The most ecstatic applause of the evening went to a husband and wife team. Jimmy Dodd plays a guitar and sings a bit and his wife, Ruth Carrel, is a singer of popular songs and, either alone or together, they delighted the assembled soldiery. Both of them are people who should be heard of in the theater in the drama's all-important post-war days, and Jimmy Dodd, in particular, is a man such eminent showmen as Billy Rose and Mike Todd, about whom I hear in my distant aerie, should find of interest in their enterprises.
The final member of the company was a veteran piano player named Harry Brown, father of the film actor turned soldier named Tom Brown. The father isn't exactly a young man anymore, so far as years go, but he proves that his generation in the acting business is still pretty vigorous by darting about on this global wartime trip with ease and a good sense of melody.

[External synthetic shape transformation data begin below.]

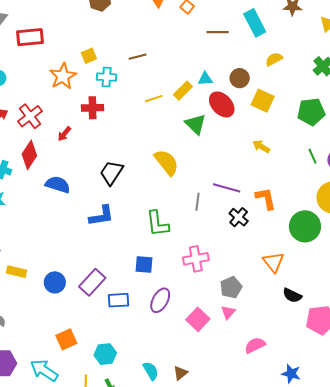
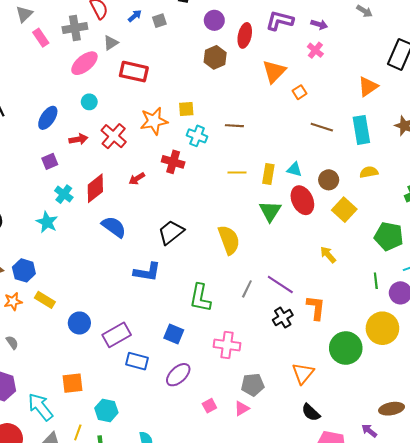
yellow rectangle: (183, 91) -> (268, 174), turned -54
red cross: (30, 116) -> (114, 136), moved, turned -30
pink square: (198, 319) -> (209, 406), size x0.6

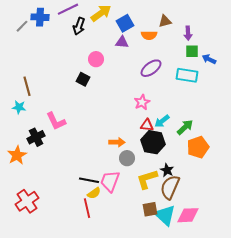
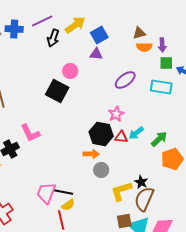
orange semicircle: (149, 35) -> (144, 47), moved
black square: (83, 79) -> (57, 91), size x1.6
black hexagon: (153, 142) -> (101, 134), moved
pink trapezoid: (110, 181) -> (46, 193), moved

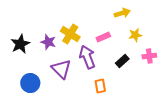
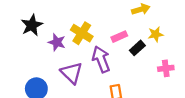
black star: (20, 44) -> (32, 25), moved
pink cross: (149, 56) -> (166, 68), moved
black rectangle: (122, 61) -> (137, 48), moved

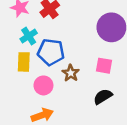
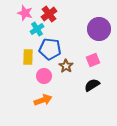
cyan cross: (29, 36) -> (37, 29), moved
pink square: (104, 66) -> (93, 60), turned -32

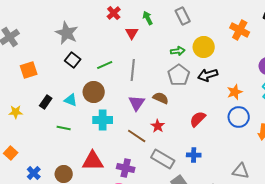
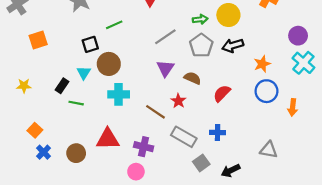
black square: (73, 60) -> (90, 44), moved, turned 35
green line: (105, 65) -> (114, 25), moved
gray line: (133, 70) -> (165, 37), moved, turned 50
brown semicircle: (161, 98) -> (193, 78), moved
cyan triangle: (71, 100) -> (84, 73), turned 40
black rectangle: (46, 102) -> (62, 86), moved
purple triangle: (137, 103) -> (165, 68), moved
orange square: (11, 153) -> (35, 130), moved

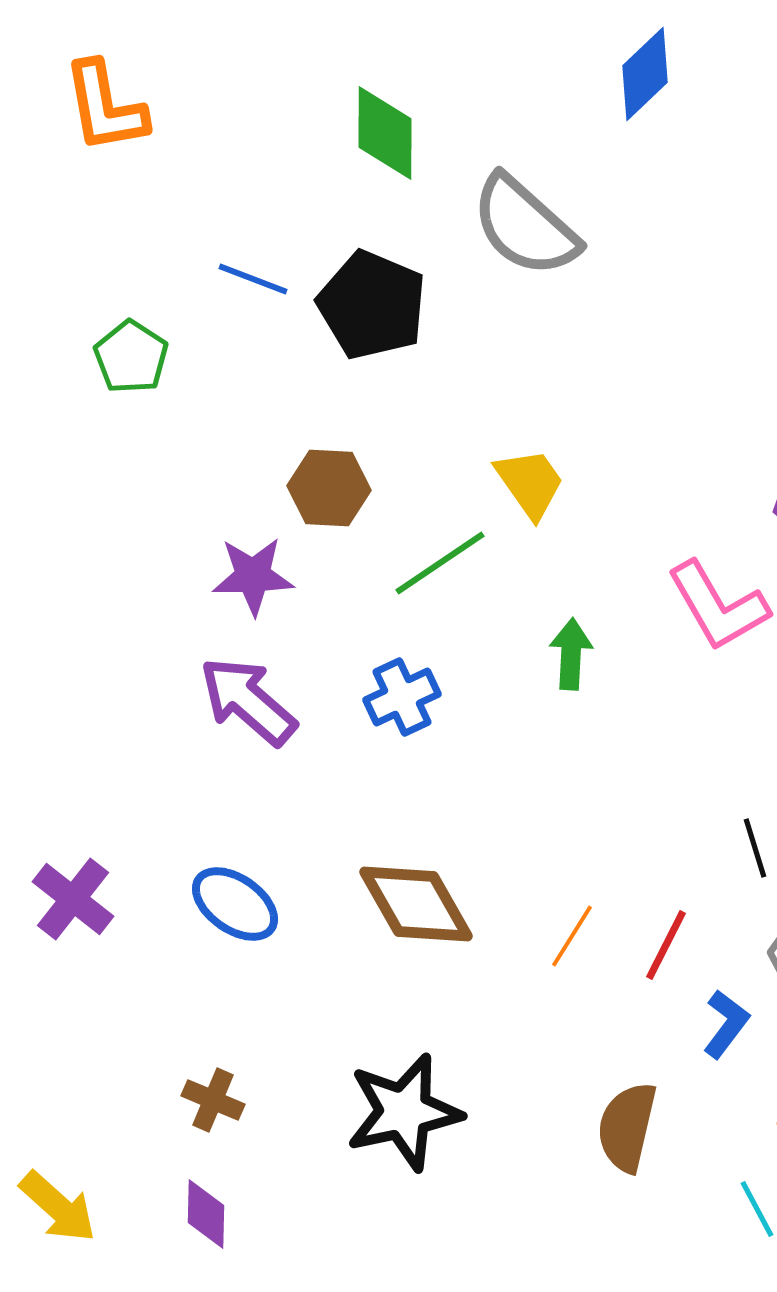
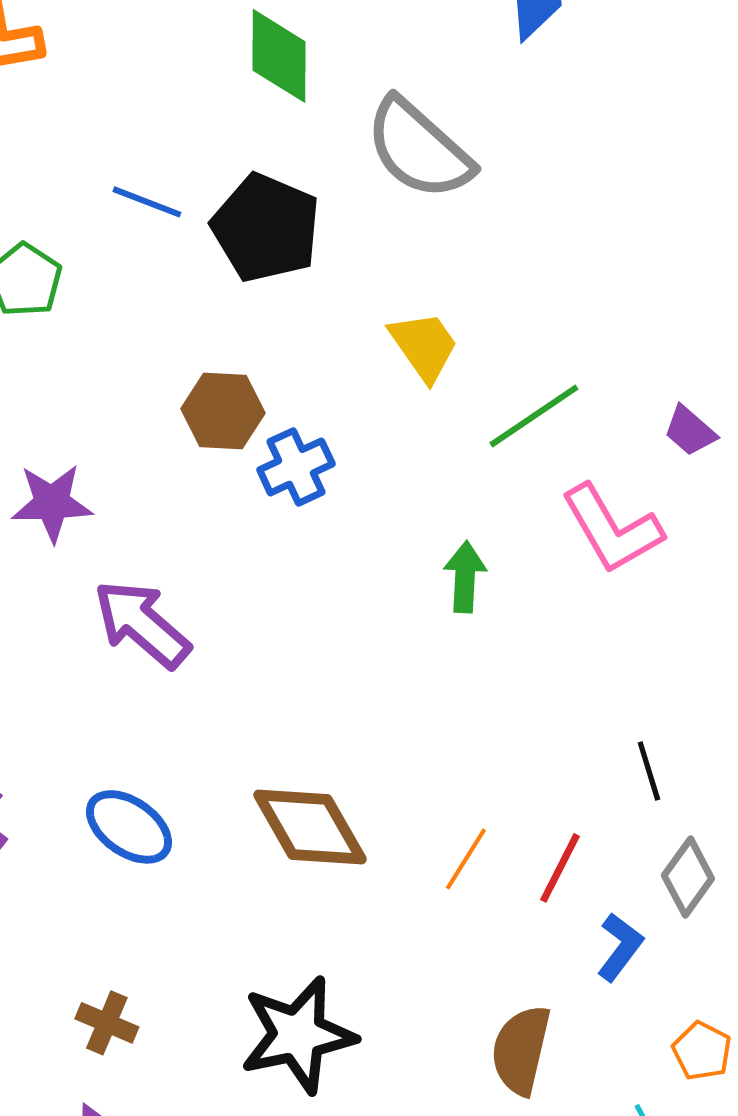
yellow trapezoid: (530, 483) -> (424, 346), moved
green line: (440, 563) -> (534, 416), moved
purple star: (253, 576) -> (52, 503), moved
blue cross: (402, 697) -> (296, 467), moved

By the strangest of coincidences it happened that I was the only American drama critic in Chungking when Pat O'Brien, the lovely Jinx and the rest of them arrived to brighten up the recollections of the theater for us Broadway exiles. Everyone I talked to came away with a sense that a good time had been had and that people in show business could be people you genuinely liked. I suspect that more important events historically were taking place in this ominous capital at the time when the actors arrived but certainly none of them was more comforting or heart-warming. Pat O'Brien and Jinx Falkenburg were good propagandists for American show business.